Monday, December 16, 2013

Am I Where God Wants Me?



            As I prepared for the writing of this blog and re-read my message for the book I wrote some years ago, I considered where I was at that time in my life.  I had many questions, but pressed on because I believed it was what God wanted me to do.

            My life still holds questions.  I still look at my circumstances from a very human perspective and ask, “Is this where I am meant to be? What purpose could God possibly have for me being “here” doing “this” or dealing with “that!”  I think everyone, if honest, asks these questions from time to time.  I also believe we have to draw daily from the well spring of God’s love to accept the peace He offers.

            I pray this week, as we draw ever nearer to Christmas Day, you will reflect on your life. Ask yourself if you are following God’s leading, and determine if you are where you are because you are doing what God wants you to do.  If you aren’t sure about the answer and unable to find peace in your circumstance, my prayer is that you would go to the Father with a humble heart and search for whatever changes need to be made.  I pray you find the peace that only a loving Savior can give.

Week 3, Day 2   The Christmas Countdown
Read:  John 14:23-31                                                              A Different Kind of Peace
Key Verse:  Peace I leave with you; my peace I give you.  I do not give to you as the world gives.  Do not let your hearts be troubled and do not be afraid.  John 14:27

            I have entered the college scene after 31 years of marriage and five grown children.  It has been a wonderful experience, at times frustrating and challenging.  There are days when I’m overwhelmed with homework and exhaustion.  My retired husband has been wonderful with the change in our lifestyle but I still feel the strain.  It has completely altered what we planned to do once he retired!  

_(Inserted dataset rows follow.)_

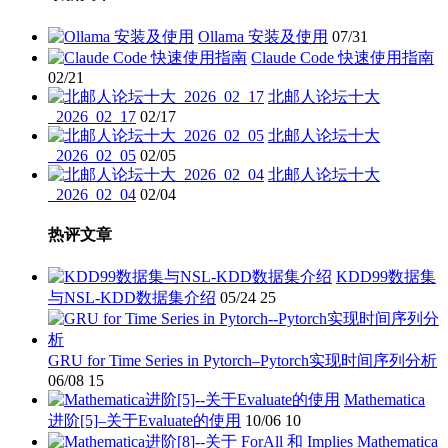
分
页
Ollama 安装及使用
07/31
Claude Code 快速使用指南
02/21
北邮人论坛十大
_2026_02_17
02/17
北邮人论坛十大
_2026_02_05
02/05
北邮人论坛十大
_2026_02_04
02/04
热评文章
KDD99数据集
与NSL-KDD数据集介绍
05/24
25
GRU for Time Series in Pytorch–Pytorch实现时间序列分析
06/08
15
Mathematica
进阶[5]–关于Evaluate的使用
10/06
10
Mathematica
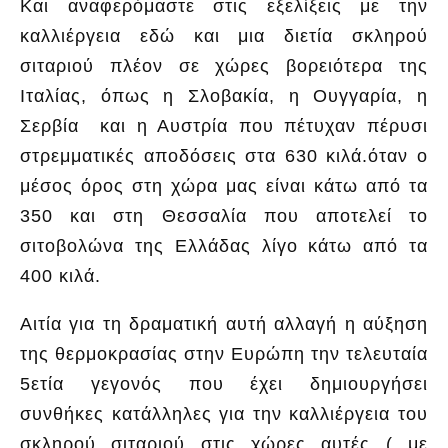
Και αναφερόμαστε στις εξελίξεις με την
καλλιέργεια εδώ και μια διετία σκληρού
σιταριού πλέον σε χώρες βορειότερα της
Ιταλίας, όπως η Σλοβακία, η Ουγγαρία, η
Σερβία και η Αυστρία που πέτυχαν πέρυσι
στρεμματικές αποδόσεις στα 630 κιλά.όταν ο
μέσος όρος στη χώρα μας είναι κάτω από τα
350 και στη Θεσσαλία που αποτελεί το
σιτοβολώνα της Ελλάδας λίγο κάτω από τα
400 κιλά.
Αιτία για τη δραματική αυτή αλλαγή η αύξηση
της θερμοκρασίας στην Ευρώπη την τελευταία
5ετία γεγονός που έχει δημιουργήσει
συνθήκες κατάλληλες για την καλλιέργεια του
σκληρού σιταριού στις χώρες αυτές ( με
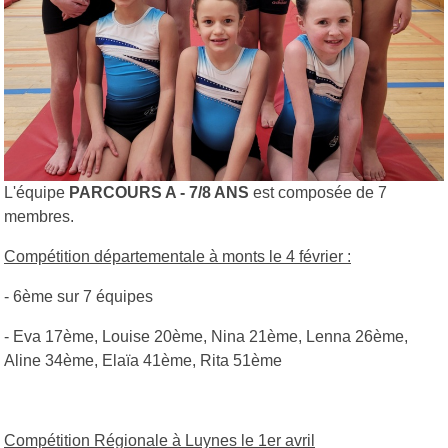
L'équipe
PARCOURS A - 7/8 ANS
est composée de 7
membres.
Compétition départementale à monts le 4 février :
- 6ème sur 7 équipes
- Eva 17ème, Louise 20ème, Nina 21ème, Lenna 26ème,
Aline 34ème, Elaïa 41ème, Rita 51ème
Compétition Régionale à Luynes le 1er avril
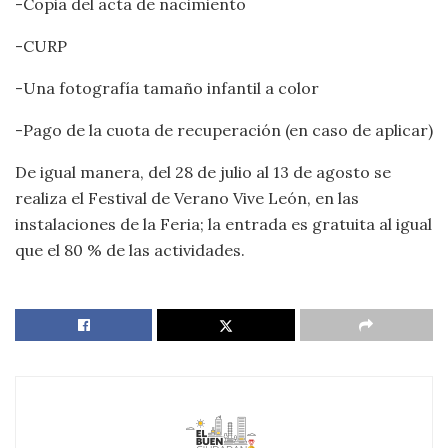
-Copia del acta de nacimiento
-CURP
-Una fotografía tamaño infantil a color
-Pago de la cuota de recuperación (en caso de aplicar)
De igual manera, del 28 de julio al 13 de agosto se
realiza el Festival de Verano Vive León, en las
instalaciones de la Feria; la entrada es gratuita al igual
que el 80 % de las actividades.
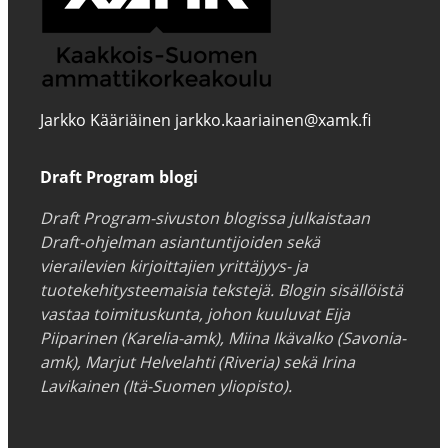
Jarkko Kääriäinen jarkko.kaariainen@xamk.fi
Draft Program blogi
Draft Program-sivuston blogissa julkaistaan
Draft-ohjelman asiantuntijoiden sekä
vierailevien kirjoittajien yrittäjyys- ja
tuotekehitysteemaisia tekstejä. Blogin sisällöistä
vastaa toimituskunta, johon kuuluvat Eija
Piiparinen (Karelia-amk), Miina Ikävalko (Savonia-
amk), Marjut Helvelahti (Riveria) sekä Irina
Lavikainen (Itä-Suomen yliopisto).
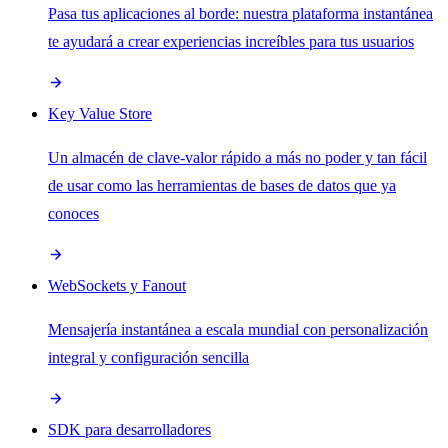
Pasa tus aplicaciones al borde: nuestra plataforma instantánea
te ayudará a crear experiencias increíbles para tus usuarios
Key Value Store
Un almacén de clave-valor rápido a más no poder y tan fácil
de usar como las herramientas de bases de datos que ya
conoces
WebSockets y Fanout
Mensajería instantánea a escala mundial con personalización
integral y configuración sencilla
SDK para desarrolladores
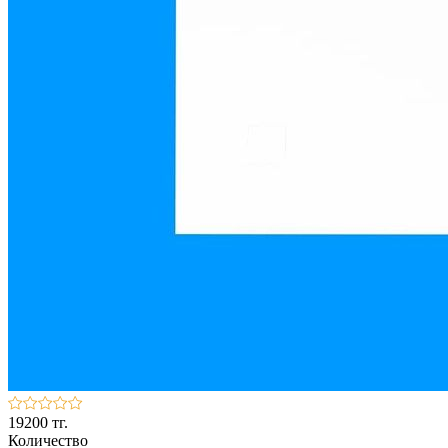
19200 тг.
Количество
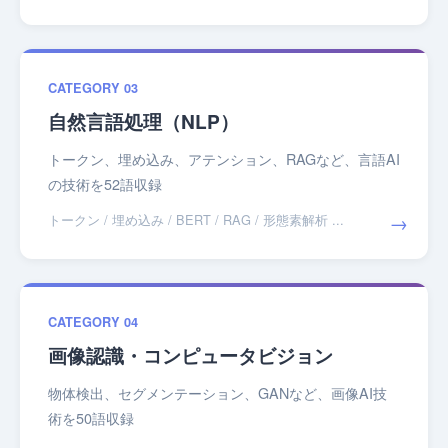
CATEGORY 03
自然言語処理（NLP）
トークン、埋め込み、アテンション、RAGなど、言語AI
の技術を52語収録
→
トークン / 埋め込み / BERT / RAG / 形態素解析 ...
CATEGORY 04
画像認識・コンピュータビジョン
物体検出、セグメンテーション、GANなど、画像AI技
術を50語収録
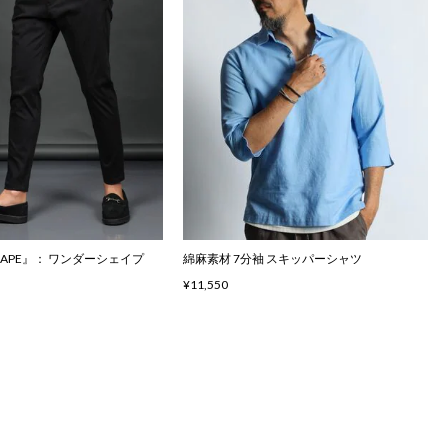
SHAPE』： ワンダーシェイプ
綿麻素材 7分袖 スキッパーシャツ
¥11,550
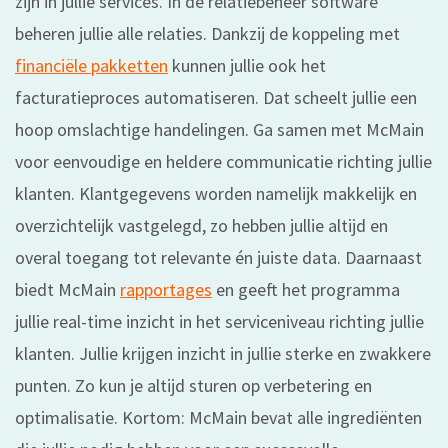
zijn in jullie services. In de relatiebeheer software
beheren jullie alle relaties. Dankzij de koppeling met
financiële pakketten
kunnen jullie ook het
facturatieproces automatiseren. Dat scheelt jullie een
hoop omslachtige handelingen. Ga samen met McMain
voor eenvoudige en heldere communicatie richting jullie
klanten. Klantgegevens worden namelijk makkelijk en
overzichtelijk vastgelegd, zo hebben jullie altijd en
overal toegang tot relevante én juiste data. Daarnaast
biedt McMain
rapportages
en geeft het programma
jullie real-time inzicht in het serviceniveau richting jullie
klanten. Jullie krijgen inzicht in jullie sterke en zwakkere
punten. Zo kun je altijd sturen op verbetering en
optimalisatie. Kortom: McMain bevat alle ingrediënten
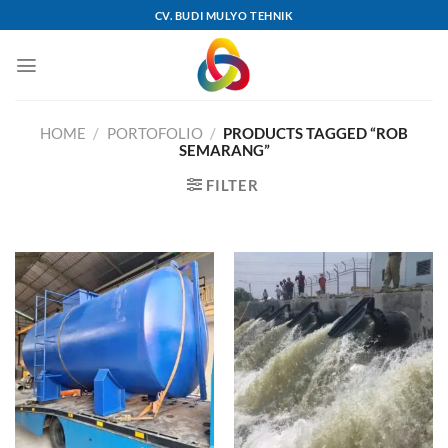
Skip
CV. BUDI MULYO TEHNIK
to
content
HOME
/
PORTOFOLIO
/
PRODUCTS TAGGED “ROB
SEMARANG”
FILTER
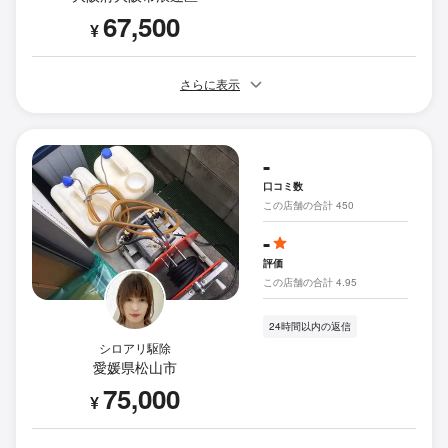
67,500
¥
さらに表示
-
口コミ数
この店舗の合計 450
-
評価
この店舗の合計 4.95
24時間以内の返信
シロアリ駆除
愛媛県松山市
75,000
¥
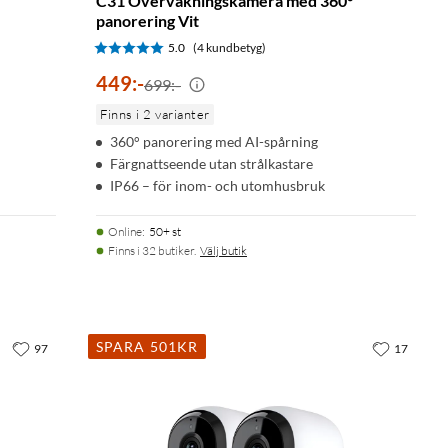
C31 Övervakningskamera med 360°
panorering Vit
5.0
(4 kundbetyg)
449
:
-
699:-
Finns i 2 varianter
360° panorering med AI-spårning
Färgnattseende utan strålkastare
IP66 – för inom- och utomhusbruk
Online
:
50+ st
Finns i 32 butiker.
Välj butik
SPARA 501KR
97
17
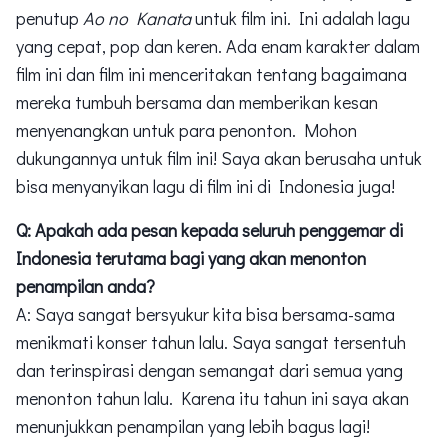
penutup
Ao no Kanata
untuk film ini. Ini adalah lagu
yang cepat, pop dan keren. Ada enam karakter dalam
film ini dan film ini menceritakan tentang bagaimana
mereka tumbuh bersama dan memberikan kesan
menyenangkan untuk para penonton. Mohon
dukungannya untuk film ini! Saya akan berusaha untuk
bisa menyanyikan lagu di film ini di Indonesia juga!
Q: Apakah ada pesan kepada seluruh penggemar di
Indonesia terutama bagi yang akan menonton
penampilan anda?
A: Saya sangat bersyukur kita bisa bersama-sama
menikmati konser tahun lalu. Saya sangat tersentuh
dan terinspirasi dengan semangat dari semua yang
menonton tahun lalu. Karena itu tahun ini saya akan
menunjukkan penampilan yang lebih bagus lagi!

             The other night I had a dream where the stress of college was almost unbearable!  I woke agonizing over college and my responsibilities and wondered if it was all worth it.  Should I be there at all? I questioned, unable to go back to sleep.  Why am I doing it?  Why am I putting myself through the extra stress and exertion of school when life is already full?  After tossing and turning for a bit, I went to the Lord in prayer.  I’ve long believed this was God’s plan.  I haven’t a clue what He’ll do with my prayer, but still I prayed. 

 In the morning I was amazed how at peace I felt.  I knew without a doubt I was where I was supposed to be at that moment.  I was comfortable picking up my books and studying, confident that He would be with me.  I knew this peace could only come from God.

Sometimes it’s hard to understand what’s going on around us. Situations arise in life where we must make hard decisions. Issues cause our minds to turn in other directions in fear of the unknown.  How can we be certain we are doing the right thing?  There is only one place to get the answers.

Jesus promised to be with us.  He comforts us when we get rattled.  He calms our fears.  When we call on His name our fears can be squelched, our minds can become at ease, and our souls can rest.

Whatever you are facing this Advent season, call on the Prince of Peace.  Only He can give us his special gift of peace that passes understanding and cause our hearts to not be troubled.

QUESTIONS TO CONSIDER:  

1)  Do you consider yourself a strong person?  Are you decisive and passionate regarding your values and direction in life?  What causes you to waver? 
2)  Have you ever been in a situation where you wondered if you were doing the right thing?  Did worry nearly overwhelm you?  How did you work though it?